Scholars who study the history of Victorian education often note the importance of three key years: 1833, when the British government began funding church schools that provided basic education to the working classes; 1862, when the Committee of Council on Education passed the Revised Code, which ensured reading, writing, and arithmetic as the core components of mass education and set a new funding model based on student results; and 1870, when the passing of Forster’s Education Act reaffirmed the British government’s commitment to popular education by creating a greater opportunity for working-class children to attend state-funded schools. In many ways, [End Page 154] the events of these years constitute a revolution in education, the end point of which was a populace with near-universal literacy, a burgeoning market for reading material, and a highly developed national school system. Sheila Cordner’s recent book, Education in Nineteenth-Century British Literature: Exclusion as Innovation, investigates another, quieter revolution in nineteenth-century education, however, one based on questioning and sometimes refuting the value of the machinery of learning established by those in positions of power within the education system since the beginning of the century. Examining the work of Jane Austen, Elizabeth Barrett Browning, Thomas Hardy, George Gissing, and Virginia Woolf, Cordner identifies in their work the presence of what she calls “educational outliers” (1) who “critique institutional learning” by envisioning “going outside of institutions” (1) to meet their intellectual needs. Her research finds in all of these fictional outliers representations of “unteaching”: that is, the creation of deliberate breaks with the methods and habits encouraged by official schooling (1). Cordner argues that, while Austen and Barrett Browning use the style of their writing to enable attuned readers to let go of their learned attachment to conventional models of reading, Hardy and Gissing present readers with characters who choose, under the strains imposed by the inequities of the education system, to destroy what they have previously been taught in favour of an intellectual education that will actually benefit them (2). Throughout, Cordner documents the imagined innovations and inventions of those still left behind, merely because of gender or class, by the nineteenth-century push toward universal education.

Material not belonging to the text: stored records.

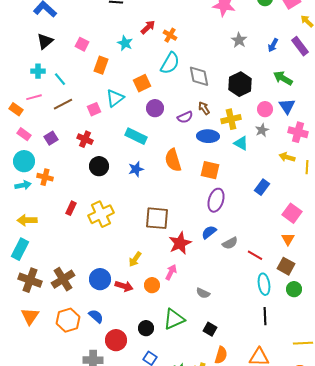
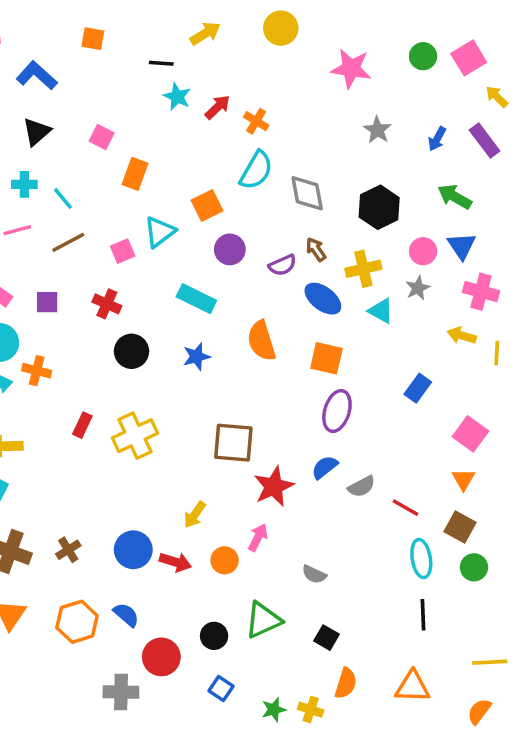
cyan star: (125, 43) -> (177, 97), moved
blue ellipse: (208, 136) -> (323, 299), turned 35
purple square: (51, 138) -> (47, 302), turned 32
brown cross: (63, 279) -> (68, 550), size x0.6

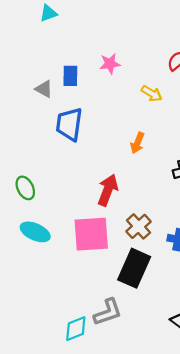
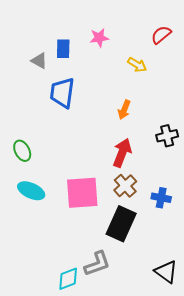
red arrow: (108, 190) -> (122, 153), moved

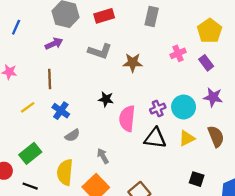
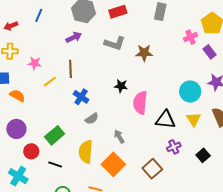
blue line: (16, 27) -> (39, 15), moved
pink cross: (178, 53) -> (191, 37), moved
yellow line: (28, 107) -> (50, 82), moved
purple cross: (158, 109) -> (174, 147), moved
yellow triangle: (187, 138) -> (194, 119), turned -35
black square: (197, 179) -> (203, 155), turned 32

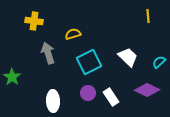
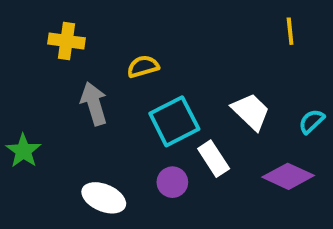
white rectangle: (111, 97) -> (214, 159), moved
white ellipse: (53, 101) -> (104, 198), turned -65

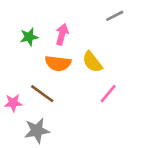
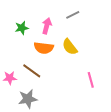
gray line: (115, 16) -> (73, 15), moved
pink line: (108, 94) -> (91, 80), moved, turned -56

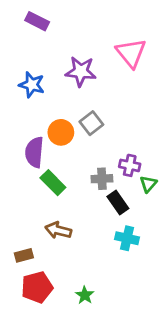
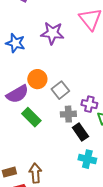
gray square: (91, 123) -> (60, 90), moved
purple semicircle: (34, 152) -> (17, 94), turned -125
brown arrow: (58, 230) -> (35, 173), moved, turned 72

Cordner’s major focus is on authors whose explicit critiques are aimed at “elite secondary and university education” (2), a focus that makes the book a welcome addition to the study of nineteenth-century education. Elementary education in the period is already well-covered ground, a fact made evident by the sometimes repetitive quality of Cordner’s introduction, which refers predictably to Hard Times (1854) and Matthew Arnold in its survey of nineteenth-century “education machinery” (7). The value of the book becomes obvious, however, when Cordner traces the mechanical practices of elementary pedagogy—principally rote learning and cramming—to “Oxbridge,” the imagined amalgamation of Oxford and Cambridge that came to stand for a unique and elite university education (2). Cordner’s analysis of her chosen authors therefore places their fiction, poetry, and prose in the shadow of Oxbridge, studying the innovations necessary for those forced to remain in this shadow.
The chapter on Austen, for instance, analyzes the pedagogical methods from which characters draw success in the novels (with an emphasis on Emma  and Mansfield Park ), but it does so after establishing Austen’s own connection to Oxbridge through her brothers and the satirical periodical The Loiterer, which they published from 1789–90 while at Oxford. The chief value of this chapter is in Cordner’s identification throughout [End Page 155] Austen’s fiction of “scrambling” (23), a “self-directed process of learning resulting in the development of one’s own judgment” (23), in contrast to the mechanical process of cramming and rote learning satirized in The Loiterer. What Cordner finds through the contrast between the stereotyped Oxbridge pedagogies and the seemingly more haphazard methods of Austen’s heroines is that her novels put a high value on the development...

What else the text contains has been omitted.